→ WORK INSTRUCTIONS
Take the entries below and print only the lines from the one with "Advies inzake een psychose" through the one with "TEST OF ER ENTITEITEN OF DEMONEN ZIJN", exactly as they stand, both ends included.
[[ RECORDS TO PROCESS, beginning ]]
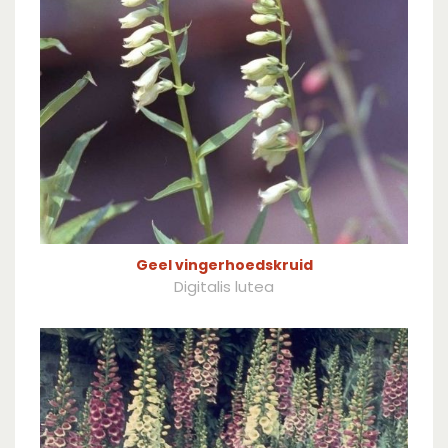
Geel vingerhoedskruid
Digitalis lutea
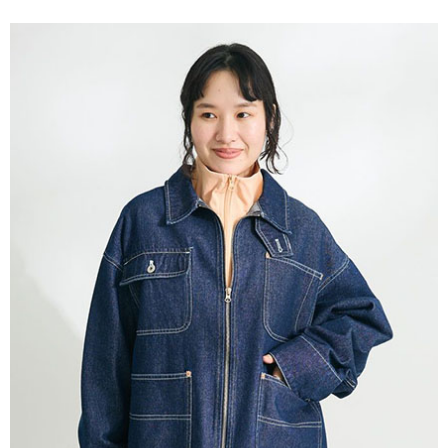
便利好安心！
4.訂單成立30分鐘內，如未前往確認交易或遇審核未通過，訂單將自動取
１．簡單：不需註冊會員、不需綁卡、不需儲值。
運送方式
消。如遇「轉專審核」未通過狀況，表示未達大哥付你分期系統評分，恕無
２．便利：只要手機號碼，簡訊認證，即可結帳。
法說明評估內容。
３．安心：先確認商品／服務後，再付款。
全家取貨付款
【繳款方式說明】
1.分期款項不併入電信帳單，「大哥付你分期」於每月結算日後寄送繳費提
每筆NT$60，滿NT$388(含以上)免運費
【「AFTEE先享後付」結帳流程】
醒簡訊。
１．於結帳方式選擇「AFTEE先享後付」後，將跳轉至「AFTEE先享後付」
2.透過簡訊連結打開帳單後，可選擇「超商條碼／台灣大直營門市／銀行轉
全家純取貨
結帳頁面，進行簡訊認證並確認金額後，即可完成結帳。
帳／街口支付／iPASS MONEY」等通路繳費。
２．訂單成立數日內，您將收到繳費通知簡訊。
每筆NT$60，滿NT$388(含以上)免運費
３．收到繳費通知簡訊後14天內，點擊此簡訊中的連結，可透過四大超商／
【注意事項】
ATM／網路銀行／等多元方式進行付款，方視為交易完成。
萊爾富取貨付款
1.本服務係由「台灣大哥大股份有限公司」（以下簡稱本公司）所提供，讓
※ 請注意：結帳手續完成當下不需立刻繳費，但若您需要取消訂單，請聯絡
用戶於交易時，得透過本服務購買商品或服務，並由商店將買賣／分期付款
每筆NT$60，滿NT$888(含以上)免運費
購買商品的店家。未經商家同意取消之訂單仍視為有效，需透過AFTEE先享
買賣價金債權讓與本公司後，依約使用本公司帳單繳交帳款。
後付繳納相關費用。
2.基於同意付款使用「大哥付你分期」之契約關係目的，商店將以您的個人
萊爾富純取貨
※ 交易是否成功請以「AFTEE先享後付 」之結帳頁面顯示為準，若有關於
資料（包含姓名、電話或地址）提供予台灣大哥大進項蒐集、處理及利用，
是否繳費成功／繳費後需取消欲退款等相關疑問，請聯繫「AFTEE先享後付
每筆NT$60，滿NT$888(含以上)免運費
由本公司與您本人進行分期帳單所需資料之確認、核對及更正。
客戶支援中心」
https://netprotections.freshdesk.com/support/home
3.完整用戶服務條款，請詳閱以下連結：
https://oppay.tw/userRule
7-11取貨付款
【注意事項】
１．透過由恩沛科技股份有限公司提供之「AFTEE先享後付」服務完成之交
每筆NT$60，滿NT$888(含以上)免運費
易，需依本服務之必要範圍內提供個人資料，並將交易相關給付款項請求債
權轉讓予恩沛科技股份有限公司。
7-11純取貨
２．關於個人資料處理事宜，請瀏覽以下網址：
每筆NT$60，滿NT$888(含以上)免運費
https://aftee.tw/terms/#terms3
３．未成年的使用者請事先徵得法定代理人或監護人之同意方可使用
[[ RECORDS TO PROCESS, end ]]
[[ RECORDS TO PROCESS, beginning ]]
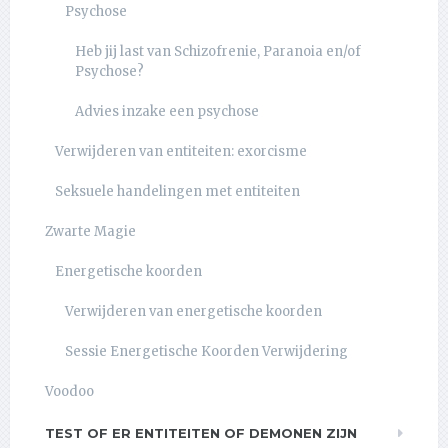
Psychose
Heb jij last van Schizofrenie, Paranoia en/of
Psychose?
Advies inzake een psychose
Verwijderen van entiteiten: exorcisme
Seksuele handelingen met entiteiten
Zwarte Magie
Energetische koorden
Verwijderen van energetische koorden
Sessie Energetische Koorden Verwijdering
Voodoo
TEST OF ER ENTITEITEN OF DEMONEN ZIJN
[[ RECORDS TO PROCESS, end ]]
→ THE ANSWER
Advies inzake een psychose
Verwijderen van entiteiten: exorcisme
Seksuele handelingen met entiteiten
Zwarte Magie
Energetische koorden
Verwijderen van energetische koorden
Sessie Energetische Koorden Verwijdering
Voodoo
TEST OF ER ENTITEITEN OF DEMONEN ZIJN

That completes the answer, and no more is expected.